What does this mean for you?
If someone is living in a low-risk county, Scrase said, they might start going out shopping or to a restaurant, and choosing whether to wear a mask. But if someone lives in a high-risk county, they should seriously weigh whether they want to be in indoor spaces, he said.
“If you are immunocompromised or have serious risk factors, you might want to live in sort of an orange (high-risk) kind of level all the time to protect yourself more,” he said.
According to even the new CDC guidelines, that means immunocompromised people should wear a mask or respirator that provides greater protection, consider avoiding non-essential indoor activities in public where you could be exposed, and talking to your health care provider about masking and testing, or about whether you are a candidate for treatments like oral antivirals, PrEP and monoclonal antibodies.
About 60,000 New Mexicans self-reported that they were immunocompromised when they signed up for the vaccine, Department of Health spokesperson Katy Diffendorfer wrote in an email in response to Source NM questions.
That would represent about 2.8% of the entire state’s population, which is similar to the 2.7% of U.S. adults who self-reported that they were immunosuppressed in a 2013 survey analyzed by the CDC in 2016. However, that is likely an undercount because self-reporting is prone to errors, the researchers wrote.
So does this mean that high-risk individuals in New Mexico should be expected to never again participate in indoor activities in public? Diffendorfer responded that all Health Department guidance is continually reviewed, updated and reflective of where we are in the pandemic.

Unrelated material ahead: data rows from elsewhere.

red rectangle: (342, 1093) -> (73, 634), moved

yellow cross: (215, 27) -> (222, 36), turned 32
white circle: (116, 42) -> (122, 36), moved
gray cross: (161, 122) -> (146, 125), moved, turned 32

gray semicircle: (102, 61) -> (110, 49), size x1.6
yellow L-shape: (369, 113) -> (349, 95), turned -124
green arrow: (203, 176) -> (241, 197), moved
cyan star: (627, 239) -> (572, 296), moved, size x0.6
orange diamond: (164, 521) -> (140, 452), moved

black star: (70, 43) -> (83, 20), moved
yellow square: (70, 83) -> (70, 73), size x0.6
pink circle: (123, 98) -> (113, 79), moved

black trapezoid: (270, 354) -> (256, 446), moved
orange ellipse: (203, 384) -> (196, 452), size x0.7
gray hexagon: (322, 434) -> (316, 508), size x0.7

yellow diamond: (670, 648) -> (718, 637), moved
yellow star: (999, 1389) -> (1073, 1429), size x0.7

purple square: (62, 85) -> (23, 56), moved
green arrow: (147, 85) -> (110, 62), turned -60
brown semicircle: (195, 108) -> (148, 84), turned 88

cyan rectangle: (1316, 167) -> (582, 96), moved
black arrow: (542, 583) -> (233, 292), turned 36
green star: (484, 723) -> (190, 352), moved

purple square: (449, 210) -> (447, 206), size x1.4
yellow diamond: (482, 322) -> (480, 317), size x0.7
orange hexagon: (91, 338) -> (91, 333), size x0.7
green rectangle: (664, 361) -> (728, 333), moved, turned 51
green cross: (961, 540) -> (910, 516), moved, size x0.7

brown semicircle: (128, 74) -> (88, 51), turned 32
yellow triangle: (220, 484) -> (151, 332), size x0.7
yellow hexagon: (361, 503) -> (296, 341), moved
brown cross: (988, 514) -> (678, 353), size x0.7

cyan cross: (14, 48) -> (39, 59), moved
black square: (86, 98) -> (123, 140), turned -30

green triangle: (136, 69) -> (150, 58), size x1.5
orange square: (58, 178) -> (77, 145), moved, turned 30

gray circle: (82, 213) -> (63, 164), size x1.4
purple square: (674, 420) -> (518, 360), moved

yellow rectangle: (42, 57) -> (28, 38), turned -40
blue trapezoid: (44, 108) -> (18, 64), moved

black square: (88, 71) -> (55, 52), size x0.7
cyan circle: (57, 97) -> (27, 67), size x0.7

“Nothing is suggested as ‘forever’ guidance,” Diffendorfer wrote.
Neither the CDC nor New Mexico have any recommendations in instances where, for example, someone shares a workplace with a colleague who is high-risk. They also do not address situations where an individual lives with a cancer patient in a low-level county but commutes to work in a high-level county.
“It is both a freedom and responsibility of any individual to conduct their own personal risk assessment and act accordingly,” Diffendorfer said.
Scrase said state health officials are not having any discussions about using the new CDC metric for making “statewide policy decisions.” He said there’s no discussion going on to implement new mandates related to the new CDC guidance on a county level.
The state will still monitor and report cases, Scrase said, but hospitalizations and the percentage of filled beds have been the primary resource constraint since the beginning of the pandemic.
“The CDC is exactly right, in our opinion, to turn the focus to that now,” Scrase said.